Crispin Pemberton-Pigott crispin at newdawn.sz
Wed Aug 2 04:30:28 CDT 2006


Dear Lanny

I like your analysis and the acuity of your observations.

>The vortex does seem to contain the heat.

I think this is obvious but there have to be reason for it, right?  The combustion is taking place there and if the flames cannot spread out into the combustion chamber, the heat stay concentrated which helps burn the CO and particulates.

>If you will notice in the video, the flames are pulled away from the 
>edges of the fuel and are concentrated in the center. 

I did notice.  The vortex is also keeping the flame small in diameter as it hits the pot.  I was hoping to continue the conversation we had a while ago about the length of the gas path between contacting the pot and reaching the edge of it.  Dale Andreatta, in an experiment about which I had some reservations, showed that the heat transfer along the sides of the pot was pretty minimal compared with the bottom.  This is (I guess) partly because of a low gas temperature by that time, and because the hottest gas does not hug the side of a pot the way it hugs the bottom.

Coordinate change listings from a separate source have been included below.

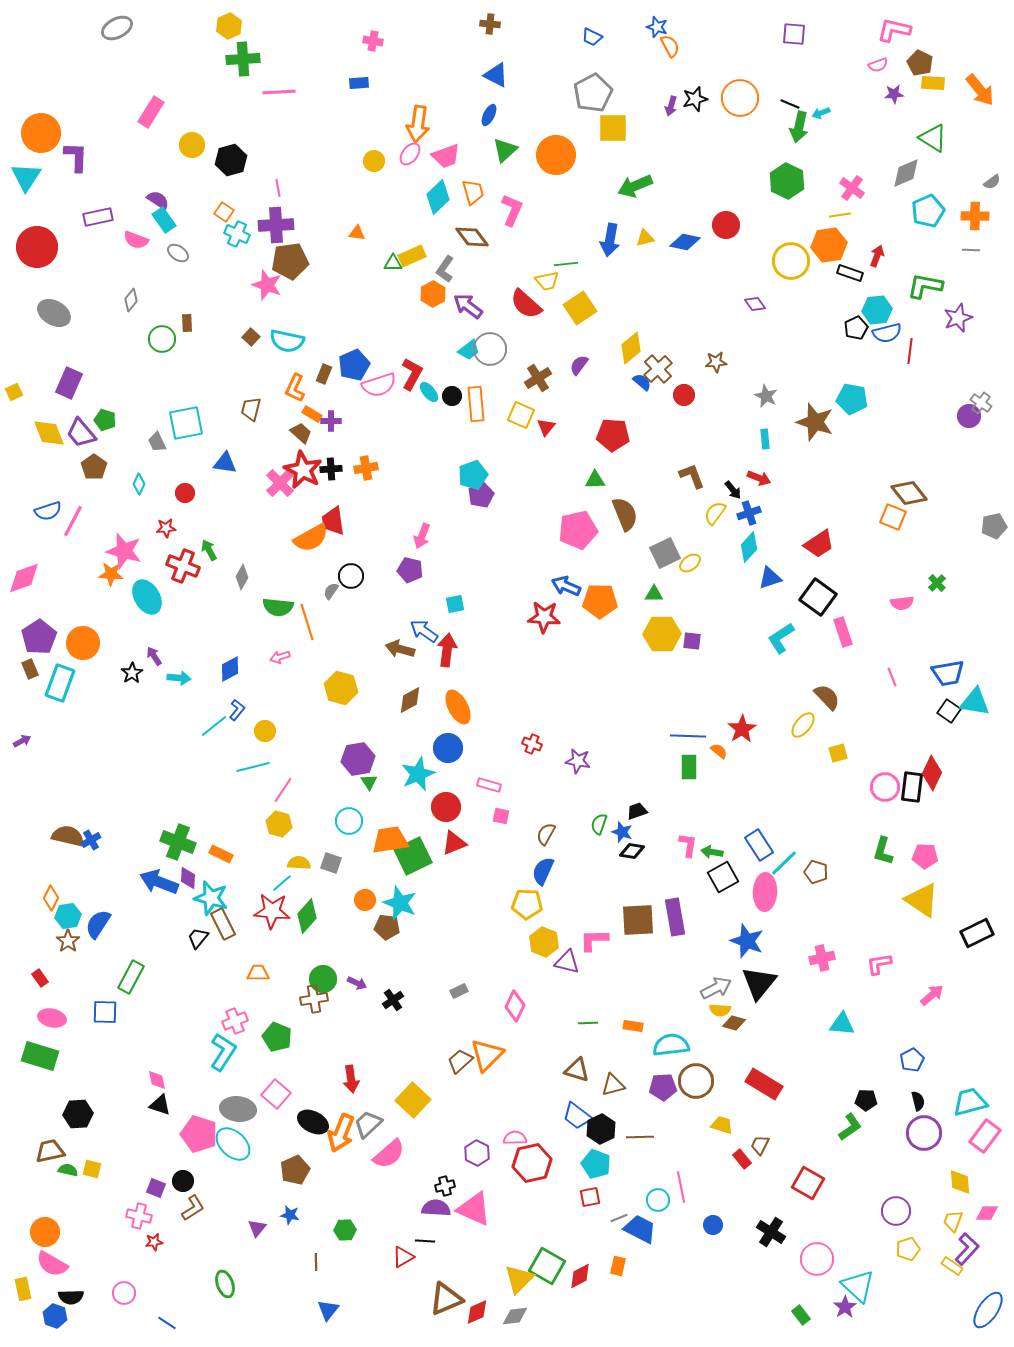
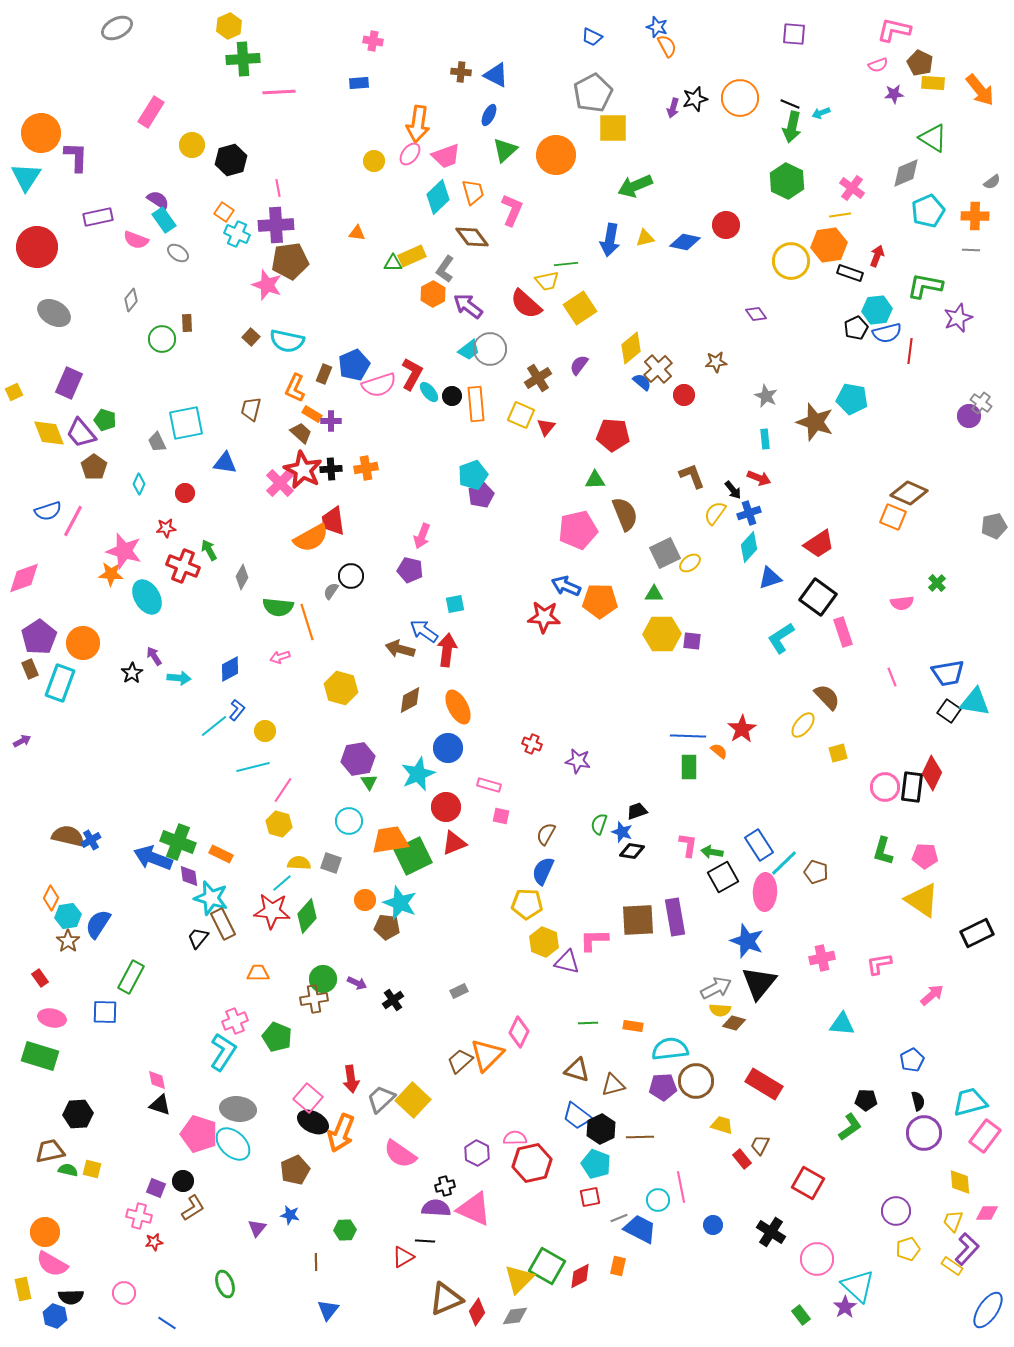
brown cross at (490, 24): moved 29 px left, 48 px down
orange semicircle at (670, 46): moved 3 px left
purple arrow at (671, 106): moved 2 px right, 2 px down
green arrow at (799, 127): moved 7 px left
purple diamond at (755, 304): moved 1 px right, 10 px down
brown diamond at (909, 493): rotated 27 degrees counterclockwise
purple diamond at (188, 878): moved 1 px right, 2 px up; rotated 10 degrees counterclockwise
blue arrow at (159, 882): moved 6 px left, 24 px up
pink diamond at (515, 1006): moved 4 px right, 26 px down
cyan semicircle at (671, 1045): moved 1 px left, 4 px down
pink square at (276, 1094): moved 32 px right, 4 px down
gray trapezoid at (368, 1124): moved 13 px right, 25 px up
pink semicircle at (389, 1154): moved 11 px right; rotated 76 degrees clockwise
red diamond at (477, 1312): rotated 32 degrees counterclockwise
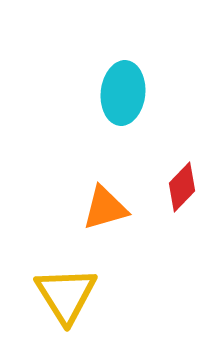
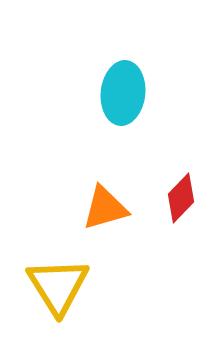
red diamond: moved 1 px left, 11 px down
yellow triangle: moved 8 px left, 9 px up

You may be able to test the contribution of the vortex alone be running the fire through a cone to produce a non-vortexed stove with the same diameter contact point.  Compare that with the vortexed one....

I expect that a well established vortex will spin the gases as they pass under the pot in a radial fashion increasing the contact length.  I built a stove with a long (200mm) gas path under a smallish pot.  Instead of the gases passing along 85mm of pot, they passed under 200mm.  There was a 60% increase in the heat transfer.  I was so surprised by this that I was loathe to report it because it seemed impossible but it is a reproducable effect.  I reduced the gas path sectional area to compensate for reduced gas temperature/volume along its length to maintain a constant gas velocity.

It might be that your efficiency of the stove is mostly because the vortex simultaneously combining several efficiency-promoting ideas:

- better mixing
- lower losses to the walls
- burning the CO to generate extra heat
- small contact point at the pot center
- radially rotating gas path (accidentally)
- pot skirt

>....and how about some video now that I have DSL.

You live in Dreamland!

It is really hard for me to watch (or send) video on a Swazi dial-up.  I was impressed with the video system Tom Miles has in place on the REPP site.  I clicked and it ran!  Amazing.